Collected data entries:
***

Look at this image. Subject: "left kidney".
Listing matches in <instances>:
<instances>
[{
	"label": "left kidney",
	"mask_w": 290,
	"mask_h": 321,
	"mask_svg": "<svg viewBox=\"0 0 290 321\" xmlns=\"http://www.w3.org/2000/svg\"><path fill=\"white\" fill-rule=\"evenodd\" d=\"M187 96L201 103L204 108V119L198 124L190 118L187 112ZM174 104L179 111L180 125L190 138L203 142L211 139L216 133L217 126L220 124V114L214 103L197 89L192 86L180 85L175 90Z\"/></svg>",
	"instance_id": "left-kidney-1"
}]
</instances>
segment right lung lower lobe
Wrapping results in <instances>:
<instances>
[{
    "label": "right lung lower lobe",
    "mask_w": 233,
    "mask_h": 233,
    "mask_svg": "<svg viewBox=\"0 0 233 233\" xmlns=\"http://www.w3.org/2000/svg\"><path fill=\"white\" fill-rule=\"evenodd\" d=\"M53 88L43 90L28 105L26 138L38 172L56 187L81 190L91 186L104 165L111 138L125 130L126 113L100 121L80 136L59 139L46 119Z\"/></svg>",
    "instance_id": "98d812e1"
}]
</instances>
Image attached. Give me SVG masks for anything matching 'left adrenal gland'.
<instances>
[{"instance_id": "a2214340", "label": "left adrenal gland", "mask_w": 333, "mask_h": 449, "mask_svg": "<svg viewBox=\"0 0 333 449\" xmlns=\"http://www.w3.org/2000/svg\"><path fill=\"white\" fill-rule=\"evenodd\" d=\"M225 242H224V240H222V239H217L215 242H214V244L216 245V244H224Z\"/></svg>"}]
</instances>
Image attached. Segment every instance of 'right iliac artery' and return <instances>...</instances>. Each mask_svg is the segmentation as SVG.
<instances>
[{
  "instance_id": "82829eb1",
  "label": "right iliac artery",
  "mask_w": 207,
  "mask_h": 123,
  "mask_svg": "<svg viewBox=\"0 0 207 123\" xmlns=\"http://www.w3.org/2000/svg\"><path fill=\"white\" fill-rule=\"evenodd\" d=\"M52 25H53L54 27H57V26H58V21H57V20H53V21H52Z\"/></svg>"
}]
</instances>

***

> **Task to carry out**: The expected output is the run of lines from the one holding "Image attached. Segment" to the last line of the entries above, each reproduced character for character.

> **Your response**:
Image attached. Segment every instance of 'right iliac artery' and return <instances>...</instances>. Each mask_svg is the segmentation as SVG.
<instances>
[{
  "instance_id": "82829eb1",
  "label": "right iliac artery",
  "mask_w": 207,
  "mask_h": 123,
  "mask_svg": "<svg viewBox=\"0 0 207 123\" xmlns=\"http://www.w3.org/2000/svg\"><path fill=\"white\" fill-rule=\"evenodd\" d=\"M52 25H53L54 27H57V26H58V21H57V20H53V21H52Z\"/></svg>"
}]
</instances>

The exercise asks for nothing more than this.